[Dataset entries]
┄┄┄┄┄┄

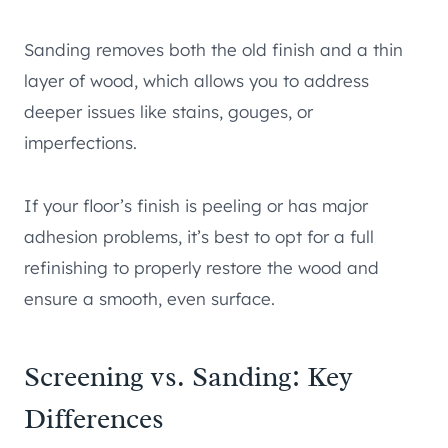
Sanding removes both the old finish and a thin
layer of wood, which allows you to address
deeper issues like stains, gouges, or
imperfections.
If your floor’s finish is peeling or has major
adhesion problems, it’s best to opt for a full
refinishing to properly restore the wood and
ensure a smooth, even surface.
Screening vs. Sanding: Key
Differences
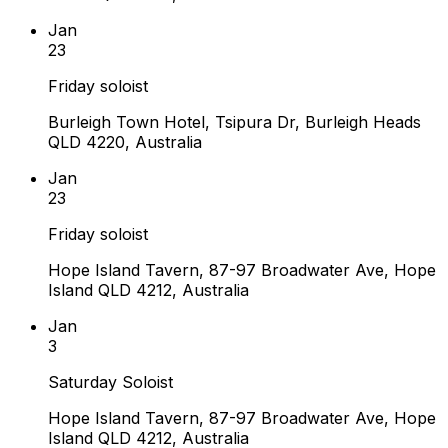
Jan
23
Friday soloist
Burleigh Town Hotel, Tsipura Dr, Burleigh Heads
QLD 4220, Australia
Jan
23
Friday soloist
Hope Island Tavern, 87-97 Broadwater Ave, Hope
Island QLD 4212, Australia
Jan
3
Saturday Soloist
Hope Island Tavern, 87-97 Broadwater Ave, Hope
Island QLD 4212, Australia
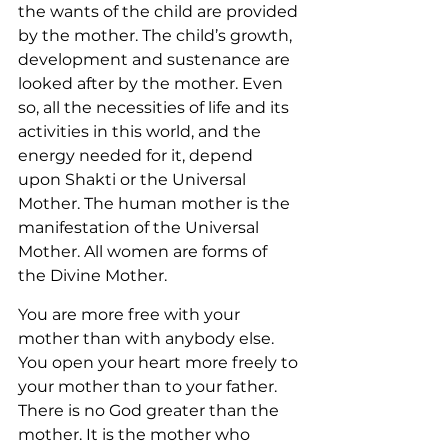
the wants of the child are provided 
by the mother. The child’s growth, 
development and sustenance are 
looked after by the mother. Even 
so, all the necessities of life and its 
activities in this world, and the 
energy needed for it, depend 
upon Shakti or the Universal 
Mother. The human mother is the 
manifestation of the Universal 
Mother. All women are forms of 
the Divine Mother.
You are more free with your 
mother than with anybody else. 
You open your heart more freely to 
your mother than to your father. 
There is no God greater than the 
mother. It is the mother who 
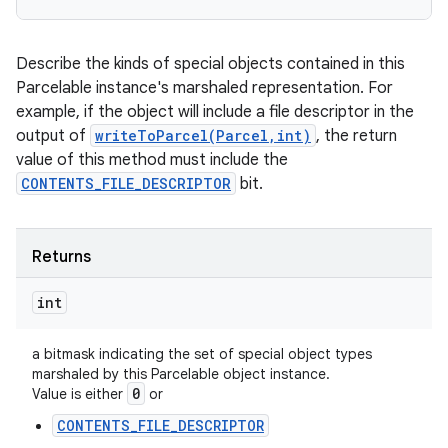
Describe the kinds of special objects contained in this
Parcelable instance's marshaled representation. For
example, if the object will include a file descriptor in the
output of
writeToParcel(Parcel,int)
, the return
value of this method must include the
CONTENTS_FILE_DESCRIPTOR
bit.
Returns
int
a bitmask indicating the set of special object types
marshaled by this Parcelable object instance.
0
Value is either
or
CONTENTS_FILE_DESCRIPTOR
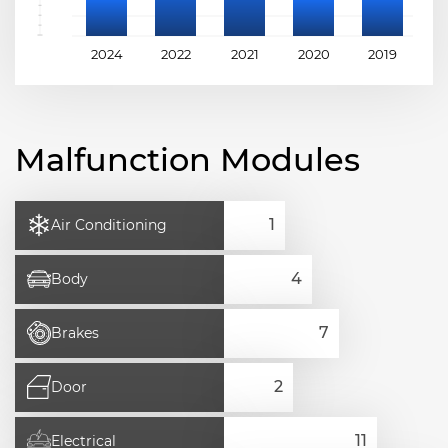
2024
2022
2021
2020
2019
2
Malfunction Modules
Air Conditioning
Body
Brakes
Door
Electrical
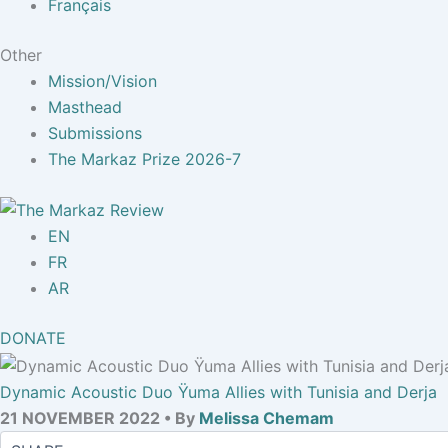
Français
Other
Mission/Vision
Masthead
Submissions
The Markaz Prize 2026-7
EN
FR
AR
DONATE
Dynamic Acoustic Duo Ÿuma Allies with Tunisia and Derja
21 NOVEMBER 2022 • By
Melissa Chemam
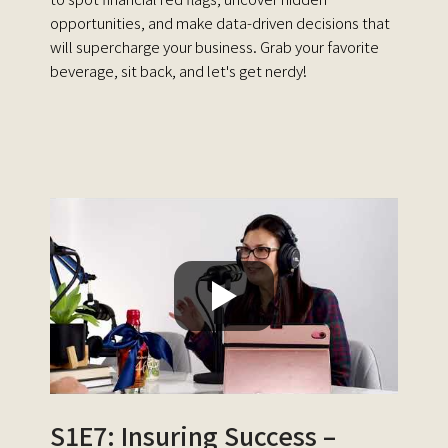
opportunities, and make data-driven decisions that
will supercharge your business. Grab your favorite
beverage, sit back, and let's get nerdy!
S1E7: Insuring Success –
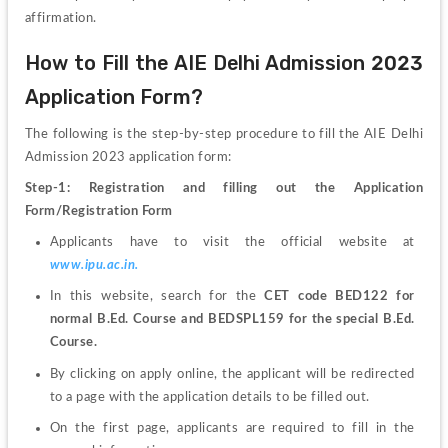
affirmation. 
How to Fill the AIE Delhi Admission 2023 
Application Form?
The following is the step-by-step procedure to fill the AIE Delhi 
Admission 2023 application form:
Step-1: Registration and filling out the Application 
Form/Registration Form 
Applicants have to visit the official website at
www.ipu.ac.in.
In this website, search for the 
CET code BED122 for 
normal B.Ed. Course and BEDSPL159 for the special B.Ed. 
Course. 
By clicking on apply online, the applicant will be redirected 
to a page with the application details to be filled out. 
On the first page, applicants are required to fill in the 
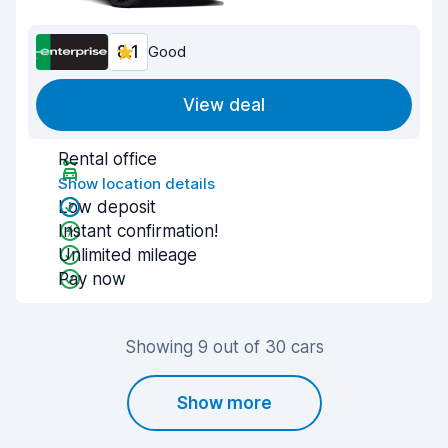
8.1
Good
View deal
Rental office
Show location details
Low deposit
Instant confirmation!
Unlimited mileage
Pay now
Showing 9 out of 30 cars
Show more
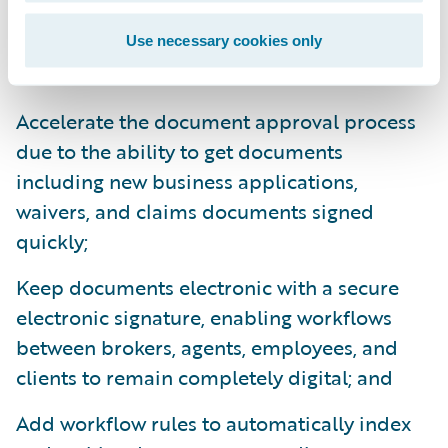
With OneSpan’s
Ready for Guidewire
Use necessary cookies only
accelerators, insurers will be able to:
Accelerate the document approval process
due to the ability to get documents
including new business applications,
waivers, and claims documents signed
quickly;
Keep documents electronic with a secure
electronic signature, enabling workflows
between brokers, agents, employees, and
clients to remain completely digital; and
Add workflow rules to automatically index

┄┄┄┄┄┄

EXERCISE BRIEF:
Exact copy, pictures excluded: print only the lines from the line containing "The Markaz Prize 2026-7" through the end of the records.

ANSWER SECTION:
The Markaz Prize 2026-7
EN
FR
AR
DONATE
Dynamic Acoustic Duo Ÿuma Allies with Tunisia and Derja
21 NOVEMBER 2022 • By
Melissa Chemam
opportunities, and make data-driven decisions that
will supercharge your business. Grab your favorite
beverage, sit back, and let's get nerdy!
S1E7: Insuring Success –
affirmation. 
How to Fill the AIE Delhi Admission 2023 
Application Form?
The following is the step-by-step procedure to fill the AIE Delhi 
Admission 2023 application form:
Step-1: Registration and filling out the Application 
Form/Registration Form 
Applicants have to visit the official website at
www.ipu.ac.in.
In this website, search for the 
CET code BED122 for 
normal B.Ed. Course and BEDSPL159 for the special B.Ed. 
Course. 
By clicking on apply online, the applicant will be redirected 
to a page with the application details to be filled out. 
On the first page, applicants are required to fill in the 
8.1
Good
View deal
Rental office
Show location details
Low deposit
Instant confirmation!
Unlimited mileage
Pay now
Showing 9 out of 30 cars
Show more
With OneSpan’s
Ready for Guidewire
Use necessary cookies only
accelerators, insurers will be able to:
Accelerate the document approval process
due to the ability to get documents
including new business applications,
waivers, and claims documents signed
quickly;
Keep documents electronic with a secure
electronic signature, enabling workflows
between brokers, agents, employees, and
clients to remain completely digital; and
Add workflow rules to automatically index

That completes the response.